* Dataset content:
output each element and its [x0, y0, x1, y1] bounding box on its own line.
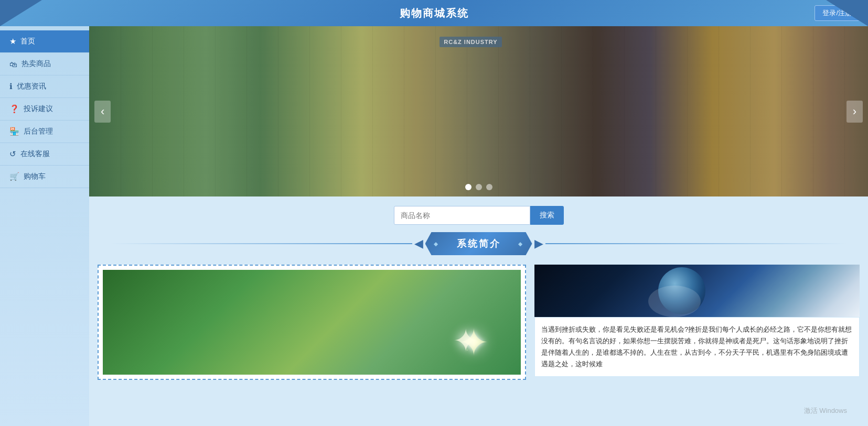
- backend-icon: 🏪: [9, 127, 19, 136]
- carousel-dot-1[interactable]: [465, 184, 471, 190]
- sidebar-item-service[interactable]: ↺ 在线客服: [0, 143, 89, 166]
- sidebar-item-complaint[interactable]: ❓ 投诉建议: [0, 98, 89, 121]
- banner-line-right: [545, 243, 848, 244]
- search-button[interactable]: 搜索: [530, 206, 564, 225]
- banner-arrow-left: ◀: [414, 237, 423, 250]
- carousel-next-button[interactable]: ›: [846, 101, 863, 123]
- home-icon: ★: [9, 37, 16, 46]
- search-input[interactable]: [394, 206, 530, 225]
- bottom-right-text: 当遇到挫折或失败，你是看见失败还是看见机会?挫折是我们每个人成长的必经之路，它不…: [534, 317, 860, 377]
- hot-goods-icon: 🛍: [9, 60, 17, 69]
- sidebar-item-cart[interactable]: 🛒 购物车: [0, 166, 89, 188]
- sidebar-item-discount[interactable]: ℹ 优惠资讯: [0, 75, 89, 98]
- sidebar-label-service: 在线客服: [20, 149, 50, 159]
- complaint-icon: ❓: [9, 104, 19, 114]
- login-register-button[interactable]: 登录/注册: [815, 5, 860, 21]
- sidebar-label-hot-goods: 热卖商品: [22, 59, 51, 69]
- sidebar-label-home: 首页: [20, 37, 35, 46]
- header-title: 购物商城系统: [400, 6, 469, 20]
- main-layout: ★ 首页 🛍 热卖商品 ℹ 优惠资讯 ❓ 投诉建议 🏪 后台管理 ↺ 在线客服 …: [0, 26, 868, 426]
- banner-arrow-right: ▶: [534, 237, 543, 250]
- watermark: 激活 Windows: [804, 406, 847, 416]
- carousel-dot-2[interactable]: [476, 184, 482, 190]
- header: 购物商城系统 登录/注册: [0, 0, 868, 26]
- carousel: RC&Z INDUSTRY ‹ ›: [89, 26, 868, 196]
- carousel-dot-3[interactable]: [486, 184, 492, 190]
- section-banner: ◀ 系统简介 ▶: [110, 232, 847, 255]
- bottom-right-panel: 当遇到挫折或失败，你是看见失败还是看见机会?挫折是我们每个人成长的必经之路，它不…: [534, 265, 860, 380]
- content-area: RC&Z INDUSTRY ‹ › 搜索 ◀ 系统简介 ▶: [89, 26, 868, 426]
- service-icon: ↺: [9, 149, 16, 159]
- sidebar: ★ 首页 🛍 热卖商品 ℹ 优惠资讯 ❓ 投诉建议 🏪 后台管理 ↺ 在线客服 …: [0, 26, 89, 426]
- sidebar-item-home[interactable]: ★ 首页: [0, 30, 89, 53]
- carousel-dots: [465, 184, 492, 190]
- sidebar-label-cart: 购物车: [24, 172, 46, 181]
- sidebar-label-backend: 后台管理: [24, 127, 53, 136]
- bottom-section: ✦ · 当遇到挫折或失败，你是看见失败还是看见机会?挫折是我们每个人成长的必经之…: [89, 265, 868, 388]
- discount-icon: ℹ: [9, 82, 13, 91]
- section-title: 系统简介: [425, 232, 532, 255]
- cart-icon: 🛒: [9, 172, 19, 181]
- sidebar-item-backend[interactable]: 🏪 后台管理: [0, 121, 89, 143]
- carousel-prev-button[interactable]: ‹: [94, 101, 111, 123]
- bottom-right-image: [534, 265, 860, 317]
- bottom-left-panel: ✦ ·: [98, 265, 526, 380]
- banner-line-left: [110, 243, 412, 244]
- bottom-left-image: ✦ ·: [103, 270, 521, 375]
- sidebar-item-hot-goods[interactable]: 🛍 热卖商品: [0, 53, 89, 75]
- bottom-text-content: 当遇到挫折或失败，你是看见失败还是看见机会?挫折是我们每个人成长的必经之路，它不…: [541, 325, 852, 368]
- sidebar-label-complaint: 投诉建议: [24, 104, 53, 114]
- carousel-image: RC&Z INDUSTRY: [89, 26, 868, 196]
- search-bar: 搜索: [89, 206, 868, 225]
- sidebar-label-discount: 优惠资讯: [17, 82, 46, 91]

* Task to carry out: Restate the whole listing word for word. Omit the pictures.

* Exercise answer:
output each element and its [x0, y0, x1, y1] bounding box on its own line.
- backend-icon: 🏪: [9, 127, 19, 136]
- carousel-dot-1[interactable]: [465, 184, 471, 190]
- sidebar-item-service[interactable]: ↺ 在线客服: [0, 143, 89, 166]
- sidebar-item-complaint[interactable]: ❓ 投诉建议: [0, 98, 89, 121]
- banner-line-right: [545, 243, 848, 244]
- search-button[interactable]: 搜索: [530, 206, 564, 225]
- banner-arrow-left: ◀: [414, 237, 423, 250]
- carousel-next-button[interactable]: ›: [846, 101, 863, 123]
- home-icon: ★: [9, 37, 16, 46]
- search-input[interactable]: [394, 206, 530, 225]
- bottom-right-text: 当遇到挫折或失败，你是看见失败还是看见机会?挫折是我们每个人成长的必经之路，它不…: [534, 317, 860, 377]
- hot-goods-icon: 🛍: [9, 60, 17, 69]
- sidebar-item-cart[interactable]: 🛒 购物车: [0, 166, 89, 188]
- sidebar-item-discount[interactable]: ℹ 优惠资讯: [0, 75, 89, 98]
- sidebar-label-service: 在线客服: [20, 149, 50, 159]
- complaint-icon: ❓: [9, 104, 19, 114]
- login-register-button[interactable]: 登录/注册: [815, 5, 860, 21]
- sidebar-label-hot-goods: 热卖商品: [22, 59, 51, 69]
- sidebar-label-home: 首页: [20, 37, 35, 46]
- header-title: 购物商城系统: [400, 6, 469, 20]
- main-layout: ★ 首页 🛍 热卖商品 ℹ 优惠资讯 ❓ 投诉建议 🏪 后台管理 ↺ 在线客服 …: [0, 26, 868, 426]
- banner-arrow-right: ▶: [534, 237, 543, 250]
- watermark: 激活 Windows: [804, 406, 847, 416]
- carousel-dot-2[interactable]: [476, 184, 482, 190]
- header: 购物商城系统 登录/注册: [0, 0, 868, 26]
- carousel: RC&Z INDUSTRY ‹ ›: [89, 26, 868, 196]
- carousel-dot-3[interactable]: [486, 184, 492, 190]
- section-banner: ◀ 系统简介 ▶: [110, 232, 847, 255]
- bottom-right-panel: 当遇到挫折或失败，你是看见失败还是看见机会?挫折是我们每个人成长的必经之路，它不…: [534, 265, 860, 380]
- content-area: RC&Z INDUSTRY ‹ › 搜索 ◀ 系统简介 ▶: [89, 26, 868, 426]
- service-icon: ↺: [9, 149, 16, 159]
- sidebar: ★ 首页 🛍 热卖商品 ℹ 优惠资讯 ❓ 投诉建议 🏪 后台管理 ↺ 在线客服 …: [0, 26, 89, 426]
- sidebar-item-home[interactable]: ★ 首页: [0, 30, 89, 53]
- carousel-dots: [465, 184, 492, 190]
- sidebar-label-cart: 购物车: [24, 172, 46, 181]
- sidebar-label-backend: 后台管理: [24, 127, 53, 136]
- bottom-section: ✦ · 当遇到挫折或失败，你是看见失败还是看见机会?挫折是我们每个人成长的必经之…: [89, 265, 868, 388]
- discount-icon: ℹ: [9, 82, 13, 91]
- section-title: 系统简介: [425, 232, 532, 255]
- cart-icon: 🛒: [9, 172, 19, 181]
- sidebar-item-backend[interactable]: 🏪 后台管理: [0, 121, 89, 143]
- carousel-prev-button[interactable]: ‹: [94, 101, 111, 123]
- bottom-right-image: [534, 265, 860, 317]
- bottom-left-panel: ✦ ·: [98, 265, 526, 380]
- banner-line-left: [110, 243, 412, 244]
- bottom-left-image: ✦ ·: [103, 270, 521, 375]
- sidebar-item-hot-goods[interactable]: 🛍 热卖商品: [0, 53, 89, 75]
- bottom-text-content: 当遇到挫折或失败，你是看见失败还是看见机会?挫折是我们每个人成长的必经之路，它不…: [541, 325, 852, 368]
- sidebar-label-complaint: 投诉建议: [24, 104, 53, 114]
- carousel-image: RC&Z INDUSTRY: [89, 26, 868, 196]
- search-bar: 搜索: [89, 206, 868, 225]
- sidebar-label-discount: 优惠资讯: [17, 82, 46, 91]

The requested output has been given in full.